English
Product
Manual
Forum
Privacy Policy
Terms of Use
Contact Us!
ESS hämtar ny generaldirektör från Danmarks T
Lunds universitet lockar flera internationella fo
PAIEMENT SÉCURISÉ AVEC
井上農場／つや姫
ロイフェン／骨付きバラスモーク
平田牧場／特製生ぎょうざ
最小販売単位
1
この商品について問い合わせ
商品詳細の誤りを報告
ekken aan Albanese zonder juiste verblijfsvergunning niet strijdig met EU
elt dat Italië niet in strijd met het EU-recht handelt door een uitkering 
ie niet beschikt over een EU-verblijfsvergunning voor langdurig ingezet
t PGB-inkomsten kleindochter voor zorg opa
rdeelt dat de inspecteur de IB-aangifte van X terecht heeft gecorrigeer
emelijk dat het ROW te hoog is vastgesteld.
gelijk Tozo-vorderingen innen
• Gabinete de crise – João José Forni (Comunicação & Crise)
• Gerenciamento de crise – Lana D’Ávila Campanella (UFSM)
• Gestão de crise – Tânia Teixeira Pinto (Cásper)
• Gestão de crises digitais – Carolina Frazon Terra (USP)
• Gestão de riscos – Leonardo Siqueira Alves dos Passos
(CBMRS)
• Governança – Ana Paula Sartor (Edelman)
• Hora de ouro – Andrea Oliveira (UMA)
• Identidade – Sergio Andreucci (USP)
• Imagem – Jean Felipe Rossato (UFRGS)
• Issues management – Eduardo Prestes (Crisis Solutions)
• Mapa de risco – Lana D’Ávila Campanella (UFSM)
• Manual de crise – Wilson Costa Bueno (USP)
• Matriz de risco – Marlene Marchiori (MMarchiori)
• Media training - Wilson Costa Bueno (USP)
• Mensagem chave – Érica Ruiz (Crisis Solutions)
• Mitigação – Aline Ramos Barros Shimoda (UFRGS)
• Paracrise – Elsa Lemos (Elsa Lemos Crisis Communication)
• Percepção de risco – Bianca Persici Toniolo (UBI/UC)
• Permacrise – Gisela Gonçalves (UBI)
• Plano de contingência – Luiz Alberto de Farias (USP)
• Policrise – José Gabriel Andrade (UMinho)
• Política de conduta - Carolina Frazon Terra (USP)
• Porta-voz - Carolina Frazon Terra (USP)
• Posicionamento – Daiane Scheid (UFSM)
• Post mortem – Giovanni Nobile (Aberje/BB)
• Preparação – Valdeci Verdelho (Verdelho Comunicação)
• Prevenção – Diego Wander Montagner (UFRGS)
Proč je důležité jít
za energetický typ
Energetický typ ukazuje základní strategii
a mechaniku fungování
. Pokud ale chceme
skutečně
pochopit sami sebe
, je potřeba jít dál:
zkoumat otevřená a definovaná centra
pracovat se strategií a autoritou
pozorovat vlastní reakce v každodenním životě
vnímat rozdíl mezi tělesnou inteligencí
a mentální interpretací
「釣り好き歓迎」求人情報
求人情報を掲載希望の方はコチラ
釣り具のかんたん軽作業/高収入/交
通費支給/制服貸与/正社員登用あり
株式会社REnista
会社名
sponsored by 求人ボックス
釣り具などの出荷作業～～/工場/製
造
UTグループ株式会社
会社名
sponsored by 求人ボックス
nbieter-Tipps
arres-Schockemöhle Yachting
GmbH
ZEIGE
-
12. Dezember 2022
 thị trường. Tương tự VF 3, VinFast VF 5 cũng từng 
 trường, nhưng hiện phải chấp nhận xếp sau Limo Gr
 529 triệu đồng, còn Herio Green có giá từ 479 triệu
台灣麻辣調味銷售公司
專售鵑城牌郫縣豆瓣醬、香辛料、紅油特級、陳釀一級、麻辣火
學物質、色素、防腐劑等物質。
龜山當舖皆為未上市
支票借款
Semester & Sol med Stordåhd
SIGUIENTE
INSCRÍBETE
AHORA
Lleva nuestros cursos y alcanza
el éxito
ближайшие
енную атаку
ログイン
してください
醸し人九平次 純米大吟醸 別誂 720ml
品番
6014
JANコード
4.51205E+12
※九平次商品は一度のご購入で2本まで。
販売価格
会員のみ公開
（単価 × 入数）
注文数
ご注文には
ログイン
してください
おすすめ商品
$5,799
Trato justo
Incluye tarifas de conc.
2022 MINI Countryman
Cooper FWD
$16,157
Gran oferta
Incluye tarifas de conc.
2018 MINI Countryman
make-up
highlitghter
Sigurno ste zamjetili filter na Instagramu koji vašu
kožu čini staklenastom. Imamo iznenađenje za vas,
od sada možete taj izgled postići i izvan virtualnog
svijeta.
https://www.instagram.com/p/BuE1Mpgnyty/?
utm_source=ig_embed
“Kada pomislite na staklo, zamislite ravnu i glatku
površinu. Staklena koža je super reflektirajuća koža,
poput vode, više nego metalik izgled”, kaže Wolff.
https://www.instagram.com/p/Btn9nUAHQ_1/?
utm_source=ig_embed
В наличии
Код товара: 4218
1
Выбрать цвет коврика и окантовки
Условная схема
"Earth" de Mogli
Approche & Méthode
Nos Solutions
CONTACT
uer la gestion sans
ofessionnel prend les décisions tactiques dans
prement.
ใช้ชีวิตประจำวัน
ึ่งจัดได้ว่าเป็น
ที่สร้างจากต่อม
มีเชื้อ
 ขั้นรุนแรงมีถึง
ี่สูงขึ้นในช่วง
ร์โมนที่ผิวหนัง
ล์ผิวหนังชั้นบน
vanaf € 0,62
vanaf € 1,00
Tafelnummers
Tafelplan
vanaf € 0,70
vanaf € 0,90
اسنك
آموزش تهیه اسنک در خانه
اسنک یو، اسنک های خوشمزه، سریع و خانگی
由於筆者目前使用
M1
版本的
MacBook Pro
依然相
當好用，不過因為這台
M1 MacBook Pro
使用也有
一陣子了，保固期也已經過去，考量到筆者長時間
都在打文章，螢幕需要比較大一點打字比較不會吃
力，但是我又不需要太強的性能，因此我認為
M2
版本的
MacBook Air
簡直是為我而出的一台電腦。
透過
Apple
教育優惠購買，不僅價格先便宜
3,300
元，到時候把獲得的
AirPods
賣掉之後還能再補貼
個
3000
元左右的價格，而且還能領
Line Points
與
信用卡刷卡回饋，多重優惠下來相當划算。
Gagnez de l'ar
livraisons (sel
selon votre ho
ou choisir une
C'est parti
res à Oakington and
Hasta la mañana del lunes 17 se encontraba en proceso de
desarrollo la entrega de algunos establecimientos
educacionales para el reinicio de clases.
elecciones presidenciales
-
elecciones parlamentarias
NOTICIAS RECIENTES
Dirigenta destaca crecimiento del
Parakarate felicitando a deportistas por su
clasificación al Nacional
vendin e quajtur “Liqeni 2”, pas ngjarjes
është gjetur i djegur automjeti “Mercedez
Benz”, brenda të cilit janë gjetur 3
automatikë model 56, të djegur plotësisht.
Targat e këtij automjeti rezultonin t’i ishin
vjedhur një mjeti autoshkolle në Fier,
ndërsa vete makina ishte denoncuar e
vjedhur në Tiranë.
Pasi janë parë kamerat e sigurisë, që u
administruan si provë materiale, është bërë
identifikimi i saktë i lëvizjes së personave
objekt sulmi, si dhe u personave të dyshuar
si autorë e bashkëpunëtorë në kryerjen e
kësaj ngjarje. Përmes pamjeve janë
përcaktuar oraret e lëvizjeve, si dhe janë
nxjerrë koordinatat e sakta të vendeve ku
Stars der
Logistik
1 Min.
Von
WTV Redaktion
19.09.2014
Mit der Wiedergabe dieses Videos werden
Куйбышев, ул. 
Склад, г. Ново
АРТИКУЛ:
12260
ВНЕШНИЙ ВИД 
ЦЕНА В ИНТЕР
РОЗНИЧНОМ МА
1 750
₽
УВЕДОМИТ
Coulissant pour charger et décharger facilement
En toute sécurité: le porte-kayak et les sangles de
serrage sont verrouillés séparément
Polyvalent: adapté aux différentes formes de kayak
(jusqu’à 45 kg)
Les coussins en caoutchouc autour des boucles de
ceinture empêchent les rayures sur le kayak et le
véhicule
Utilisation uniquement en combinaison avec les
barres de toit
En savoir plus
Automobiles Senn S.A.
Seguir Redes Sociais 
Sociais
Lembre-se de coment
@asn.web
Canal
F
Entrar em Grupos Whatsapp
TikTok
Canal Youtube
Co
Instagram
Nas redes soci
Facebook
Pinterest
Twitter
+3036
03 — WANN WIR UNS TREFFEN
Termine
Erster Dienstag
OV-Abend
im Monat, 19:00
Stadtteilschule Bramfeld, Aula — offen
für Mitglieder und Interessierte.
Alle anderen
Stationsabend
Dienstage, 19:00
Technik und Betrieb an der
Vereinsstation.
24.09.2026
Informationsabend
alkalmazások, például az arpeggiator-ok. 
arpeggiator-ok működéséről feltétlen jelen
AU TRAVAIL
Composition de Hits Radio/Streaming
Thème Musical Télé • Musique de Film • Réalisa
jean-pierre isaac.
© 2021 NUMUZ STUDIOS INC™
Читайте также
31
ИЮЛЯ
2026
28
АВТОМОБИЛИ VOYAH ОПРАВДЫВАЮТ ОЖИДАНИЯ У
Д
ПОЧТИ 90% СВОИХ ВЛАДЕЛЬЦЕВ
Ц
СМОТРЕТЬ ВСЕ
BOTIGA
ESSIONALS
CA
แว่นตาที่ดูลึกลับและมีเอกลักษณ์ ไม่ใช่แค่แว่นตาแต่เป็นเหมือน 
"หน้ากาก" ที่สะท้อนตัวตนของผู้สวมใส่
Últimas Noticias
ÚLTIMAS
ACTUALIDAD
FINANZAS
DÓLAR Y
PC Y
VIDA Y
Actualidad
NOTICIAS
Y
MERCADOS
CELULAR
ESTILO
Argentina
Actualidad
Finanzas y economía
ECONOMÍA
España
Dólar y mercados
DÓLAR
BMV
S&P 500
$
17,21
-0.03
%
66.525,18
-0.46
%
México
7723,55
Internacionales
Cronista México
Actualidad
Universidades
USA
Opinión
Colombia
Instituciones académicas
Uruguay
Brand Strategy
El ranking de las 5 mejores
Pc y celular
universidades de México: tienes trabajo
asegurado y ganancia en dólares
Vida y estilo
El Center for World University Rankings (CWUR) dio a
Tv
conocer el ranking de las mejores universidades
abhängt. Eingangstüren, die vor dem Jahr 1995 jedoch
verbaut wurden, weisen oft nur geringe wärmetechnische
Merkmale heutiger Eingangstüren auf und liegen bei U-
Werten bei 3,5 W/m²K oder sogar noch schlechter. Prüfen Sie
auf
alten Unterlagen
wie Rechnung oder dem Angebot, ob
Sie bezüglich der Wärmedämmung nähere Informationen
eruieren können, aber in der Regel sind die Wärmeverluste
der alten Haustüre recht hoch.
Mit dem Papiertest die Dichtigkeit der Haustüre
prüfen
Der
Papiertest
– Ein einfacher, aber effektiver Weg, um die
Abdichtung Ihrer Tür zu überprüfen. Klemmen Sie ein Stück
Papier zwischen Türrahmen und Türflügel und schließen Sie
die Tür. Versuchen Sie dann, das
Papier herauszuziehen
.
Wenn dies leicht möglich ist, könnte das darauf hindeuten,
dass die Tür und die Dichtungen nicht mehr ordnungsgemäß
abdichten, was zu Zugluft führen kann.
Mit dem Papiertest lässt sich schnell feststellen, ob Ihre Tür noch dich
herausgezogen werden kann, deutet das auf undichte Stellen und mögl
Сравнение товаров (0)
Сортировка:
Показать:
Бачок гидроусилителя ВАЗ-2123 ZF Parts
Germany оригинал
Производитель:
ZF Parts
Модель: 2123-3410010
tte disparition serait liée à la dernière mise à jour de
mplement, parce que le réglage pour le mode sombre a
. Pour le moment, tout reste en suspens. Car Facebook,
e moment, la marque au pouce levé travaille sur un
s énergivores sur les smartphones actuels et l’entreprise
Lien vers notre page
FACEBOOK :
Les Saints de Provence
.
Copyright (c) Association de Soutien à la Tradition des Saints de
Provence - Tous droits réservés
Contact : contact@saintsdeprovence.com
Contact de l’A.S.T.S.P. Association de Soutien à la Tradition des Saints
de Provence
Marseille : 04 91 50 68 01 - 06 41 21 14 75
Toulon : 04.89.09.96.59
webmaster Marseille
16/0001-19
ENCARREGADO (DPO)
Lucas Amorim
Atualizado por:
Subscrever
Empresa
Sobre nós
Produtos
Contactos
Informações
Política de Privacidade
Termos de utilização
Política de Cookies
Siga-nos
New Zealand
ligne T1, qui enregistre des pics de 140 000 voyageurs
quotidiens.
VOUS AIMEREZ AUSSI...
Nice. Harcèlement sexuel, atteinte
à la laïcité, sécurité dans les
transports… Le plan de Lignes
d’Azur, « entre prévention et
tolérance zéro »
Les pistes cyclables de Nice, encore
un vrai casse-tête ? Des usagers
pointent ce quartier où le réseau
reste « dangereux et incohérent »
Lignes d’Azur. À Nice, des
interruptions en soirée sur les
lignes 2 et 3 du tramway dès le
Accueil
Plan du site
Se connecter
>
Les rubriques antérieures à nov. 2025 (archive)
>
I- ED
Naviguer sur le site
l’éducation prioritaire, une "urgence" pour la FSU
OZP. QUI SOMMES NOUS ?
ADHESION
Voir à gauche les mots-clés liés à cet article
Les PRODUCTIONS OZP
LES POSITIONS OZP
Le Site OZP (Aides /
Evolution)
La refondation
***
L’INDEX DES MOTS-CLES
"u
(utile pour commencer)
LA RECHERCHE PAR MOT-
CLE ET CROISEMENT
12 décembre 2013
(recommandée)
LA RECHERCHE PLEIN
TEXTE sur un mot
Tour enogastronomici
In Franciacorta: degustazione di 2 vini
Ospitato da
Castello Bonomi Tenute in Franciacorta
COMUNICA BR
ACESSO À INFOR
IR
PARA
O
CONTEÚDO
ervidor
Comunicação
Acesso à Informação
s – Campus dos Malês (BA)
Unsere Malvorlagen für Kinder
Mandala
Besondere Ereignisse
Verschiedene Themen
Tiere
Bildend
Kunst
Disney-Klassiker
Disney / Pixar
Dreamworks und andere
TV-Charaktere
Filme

▸ WORK TASK
Scan the lines above for "СМОТРЕТЬ ВСЕ" and for "e moment, la". Repeat exactly the line holding each of them and every line in between.

▸ ANSWER TO THIS PROBLEM
СМОТРЕТЬ ВСЕ
BOTIGA
ESSIONALS
CA
แว่นตาที่ดูลึกลับและมีเอกลักษณ์ ไม่ใช่แค่แว่นตาแต่เป็นเหมือน 
"หน้ากาก" ที่สะท้อนตัวตนของผู้สวมใส่
Últimas Noticias
ÚLTIMAS
ACTUALIDAD
FINANZAS
DÓLAR Y
PC Y
VIDA Y
Actualidad
NOTICIAS
Y
MERCADOS
CELULAR
ESTILO
Argentina
Actualidad
Finanzas y economía
ECONOMÍA
España
Dólar y mercados
DÓLAR
BMV
S&P 500
$
17,21
-0.03
%
66.525,18
-0.46
%
México
7723,55
Internacionales
Cronista México
Actualidad
Universidades
USA
Opinión
Colombia
Instituciones académicas
Uruguay
Brand Strategy
El ranking de las 5 mejores
Pc y celular
universidades de México: tienes trabajo
asegurado y ganancia en dólares
Vida y estilo
El Center for World University Rankings (CWUR) dio a
Tv
conocer el ranking de las mejores universidades
abhängt. Eingangstüren, die vor dem Jahr 1995 jedoch
verbaut wurden, weisen oft nur geringe wärmetechnische
Merkmale heutiger Eingangstüren auf und liegen bei U-
Werten bei 3,5 W/m²K oder sogar noch schlechter. Prüfen Sie
auf
alten Unterlagen
wie Rechnung oder dem Angebot, ob
Sie bezüglich der Wärmedämmung nähere Informationen
eruieren können, aber in der Regel sind die Wärmeverluste
der alten Haustüre recht hoch.
Mit dem Papiertest die Dichtigkeit der Haustüre
prüfen
Der
Papiertest
– Ein einfacher, aber effektiver Weg, um die
Abdichtung Ihrer Tür zu überprüfen. Klemmen Sie ein Stück
Papier zwischen Türrahmen und Türflügel und schließen Sie
die Tür. Versuchen Sie dann, das
Papier herauszuziehen
.
Wenn dies leicht möglich ist, könnte das darauf hindeuten,
dass die Tür und die Dichtungen nicht mehr ordnungsgemäß
abdichten, was zu Zugluft führen kann.
Mit dem Papiertest lässt sich schnell feststellen, ob Ihre Tür noch dich
herausgezogen werden kann, deutet das auf undichte Stellen und mögl
Сравнение товаров (0)
Сортировка:
Показать:
Бачок гидроусилителя ВАЗ-2123 ZF Parts
Germany оригинал
Производитель:
ZF Parts
Модель: 2123-3410010
tte disparition serait liée à la dernière mise à jour de
mplement, parce que le réglage pour le mode sombre a
. Pour le moment, tout reste en suspens. Car Facebook,
e moment, la marque au pouce levé travaille sur un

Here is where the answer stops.